Figure S6: Maximum likelihood phylogeny with the highest log-likelihood for 2337 unlinked concatenated SNPs from the probe dataset estimated in IQ-TREE with 100 rapid bootstrap replicates. Gray circles represent nodes with >70% bootstrap support. Tip shapes represent replicate-type and are colored by geography (blue = Virginia, red = Ohio). Bars to the right of the phylogeny show the proportion of SNPs for each sample. All capture samples cluster by replicate, except USNM 525251, which had high levels of missing data. Within geographic clade, all RADseq samples cluster together, except USNM 525139. This differs from the contig dataset show in Fig. 4. Replicates that do not cluster where expected are shown in bold.
Figure S7: Principle component analysis (PCA) for the probe dataset. Data points are colored by geography (blue = Virginia, red = Ohio), shapes correspond to replicate-type, and size corresponds to data missingness, with larger shapes missing more data. A) PCA of 33 samples and 2337 SNPs.
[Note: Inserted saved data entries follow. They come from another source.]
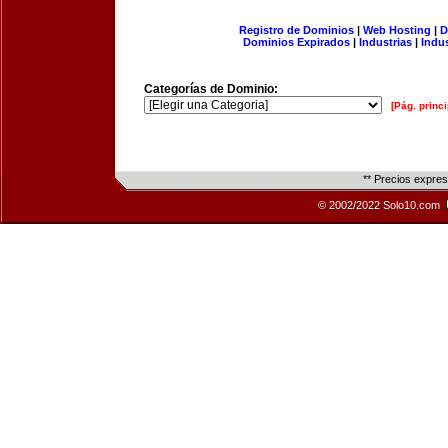
Registro de Dominios
|
Web Hosting
|
D
Dominios Expirados
|
Industrias
|
Indu
Categorías de Dominio:
[Pág. princi
** Precios expre
© 2002/2022 Solo10.com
Samples cluster by missing data and replicate type along PC1, and by geography along PC2. B) PCA of 27 samples with >70% of SNPs. Even with low levels of missing data, differences in clustering between RADseq and capture-based replicates persist.
Figure S8: Principle component analysis (PCA) of 713 SNPs and 25 samples from the contig dataset excluding RADseq replicates and pruned of SNPs missing from >10% of individuals. Samples cluster by geography on PC1 and by amounts of missing data along PC2, with formalin-fixed samples exhibiting the highest levels of missing data separated from the rest.